* [EXERCISE BRIEF]
Look through the material for lines with the word "CaseIH", and copy each one.

* [EXERCISE MATERIAL]
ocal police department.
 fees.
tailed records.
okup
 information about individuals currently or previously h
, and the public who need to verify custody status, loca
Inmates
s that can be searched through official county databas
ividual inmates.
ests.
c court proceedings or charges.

---

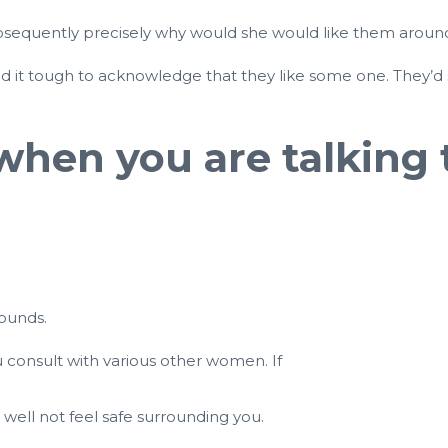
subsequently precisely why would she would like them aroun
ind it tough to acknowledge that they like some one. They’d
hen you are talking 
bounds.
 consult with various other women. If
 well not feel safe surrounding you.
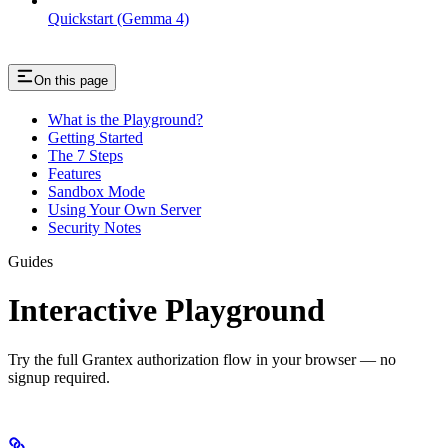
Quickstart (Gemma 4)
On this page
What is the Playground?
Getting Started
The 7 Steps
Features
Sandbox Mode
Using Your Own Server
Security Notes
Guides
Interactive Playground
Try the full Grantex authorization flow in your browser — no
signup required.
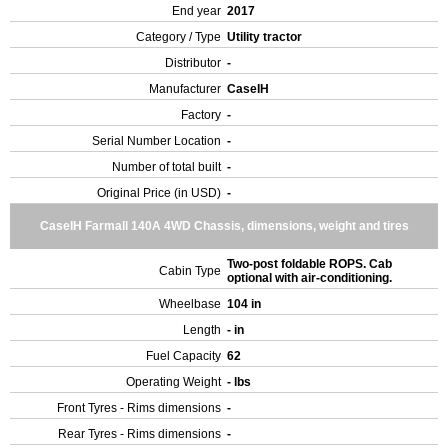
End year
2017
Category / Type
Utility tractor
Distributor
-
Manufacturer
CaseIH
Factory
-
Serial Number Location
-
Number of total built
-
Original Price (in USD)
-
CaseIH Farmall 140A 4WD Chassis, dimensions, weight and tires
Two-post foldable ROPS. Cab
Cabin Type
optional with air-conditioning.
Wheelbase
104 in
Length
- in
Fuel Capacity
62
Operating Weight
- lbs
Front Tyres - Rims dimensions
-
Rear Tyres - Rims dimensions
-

* [EXERCISE OUTPUT]
CaseIH
CaseIH Farmall 140A 4WD Chassis, dimensions, weight and tires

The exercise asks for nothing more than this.